SC has severe penalties for repeat and felony DUI
South Carolina passed new measures in 2008 that updated the DUI laws. The change in law was aimed at bringing South Carolina law into agreement with the existing drunk driving laws in a majority of other states. The new DUI laws significantly increased the severity of the penalties for those convicted on repeat and felony DUI charges.
In determining whether you're a repeat offender, the law uses a 10 year look-back period. If you've been convicted of driving under the influence at any point in the 10 years preceding your most recent DUI offense, you'll be charged as a repeat offender and sentenced accordingly.
Penalties for Repeat and Felony DUI Charges in South Carolina
Though the facts and circumstances of each case vary, if you're arrested on a repeat DUI or felony charge you'll likely face one or more of the following:
Second DUI Offense
- A fine between $2,100 and $5,100
- A one year suspension of your driver's license
- A sentence of 5 days jail time to one year in prison
- A court ordered certificate of completion of a drug and alcohol treatment program
- A required installation of an ignition interlock device for a period of two years.
Third DUI Offense
- A fine between $3,800 and $6,300
- A two-year suspension of your driver's license
- A sentence of 60 days jail time to three years in prison
- A court order certificate of completion of a drug and alcohol treatment program
- A required installation of an ignition interlock device for a period of three years.
Fourth DUI Offense
- A one- to five-year prison sentence.
Penalties increase in DUI cases if a minor is in the vehicle at the time of arrest, the blood alcohol content (BAC) is greater than or equal to 0.10, or if an accident occurs as a result of the DUI offense.
What happens to your driving privileges
If convicted on repeat DUI or felony charges, many states, including South Carolina, require you to install an ignition interlock device before you're able to obtain an occupational or "DUI Hardship" license.
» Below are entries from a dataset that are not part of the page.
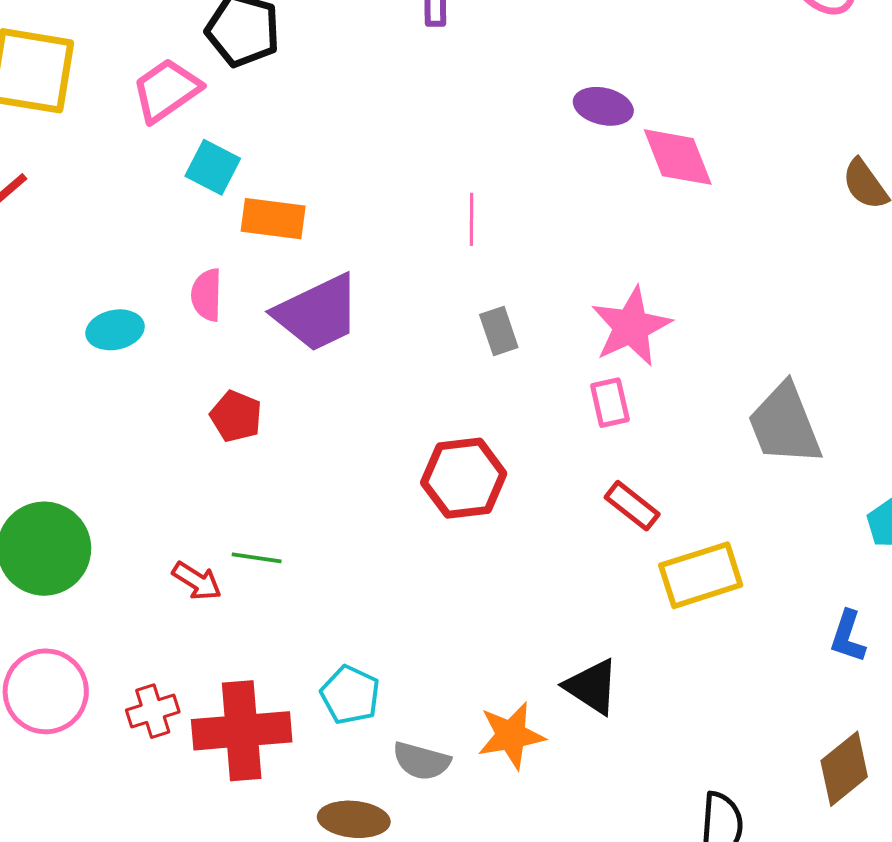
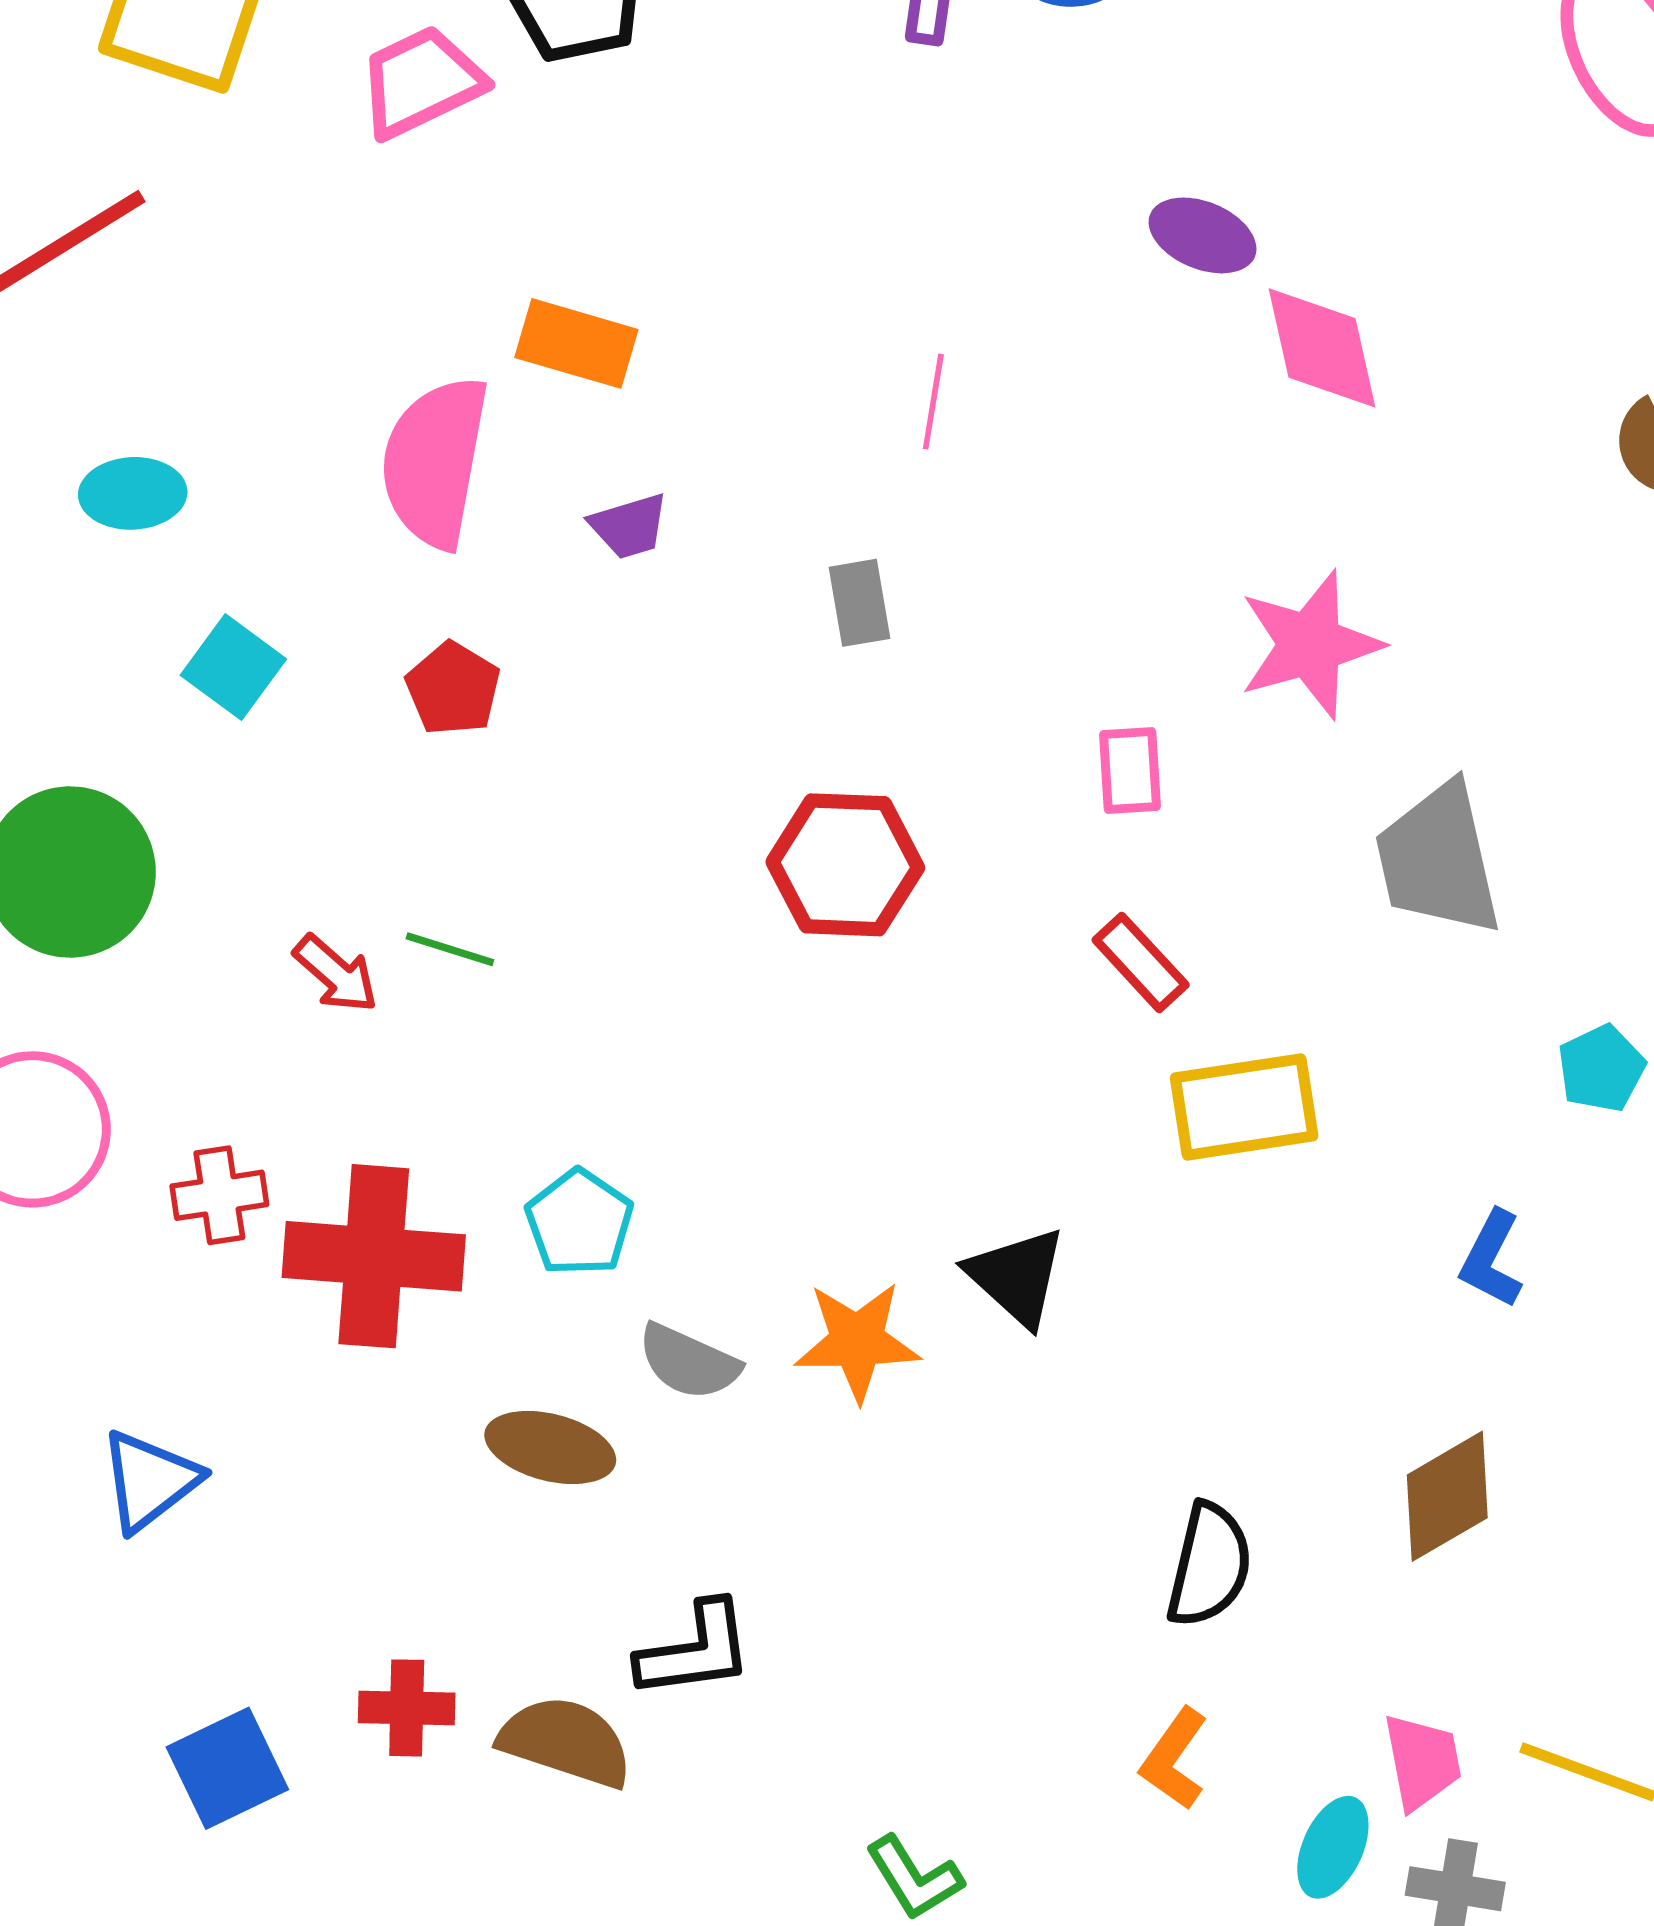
cyan square: (213, 167) -> (233, 667), moved
pink semicircle: (207, 295) -> (435, 462), size x1.8
purple trapezoid: (317, 313) -> (629, 526), size x0.5
pink star: (631, 327) -> (1310, 645), moved
cyan ellipse: (115, 330) -> (133, 493), moved
gray rectangle: (499, 331) -> (860, 603), moved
The charge of repeat or felony DUI results in an automatic suspension of your driver's license. A DUI hardship license is a restricted rights license that allows you to drive to and from work or school after you're charged or convicted of DUI.
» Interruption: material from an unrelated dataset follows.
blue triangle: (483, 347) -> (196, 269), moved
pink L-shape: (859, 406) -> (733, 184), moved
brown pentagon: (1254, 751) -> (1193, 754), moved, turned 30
To be eligible to receive a DUI hardship license, you're required to install an ignition interlock device. The ignition interlock device attaches to your car and works as a Breathalyzer test would. The car won't start until you blow into the device which reads your Blood Alcohol Concentration (BAC). The device must register your BAC at 0.02 or lower in order for the car to start. Otherwise, the machine records a"FAIL" result.
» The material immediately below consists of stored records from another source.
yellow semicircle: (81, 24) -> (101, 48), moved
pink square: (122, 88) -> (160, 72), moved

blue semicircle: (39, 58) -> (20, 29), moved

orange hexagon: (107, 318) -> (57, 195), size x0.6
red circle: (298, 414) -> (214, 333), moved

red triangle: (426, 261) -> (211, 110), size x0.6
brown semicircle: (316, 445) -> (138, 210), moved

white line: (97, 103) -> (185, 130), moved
On occasion, you'll be required to blow into the ignition interlock device while driving. If the device registers your BAC above 0.02 at any time, it causes the car's lights to flash, the horn to sound, and the windshield wipers to turn on. Failed recordings are logged by the device and may result result in the revocation of your occupational license.
We want to help
At Law Office of David B. Tarr, we specialize in DUI Defense, so we know there's a lot at stake when you're charged with a repeat or felony DUI. We analyze the facts and circumstances surrounding your case with a well-trained eye to find potential grounds for a dismissal of your charges or a reduced sentence. To learn more about how we can help, contact the Law Office of David B. Tarr online or call 803-238-7967 and schedule your free initial consultation today!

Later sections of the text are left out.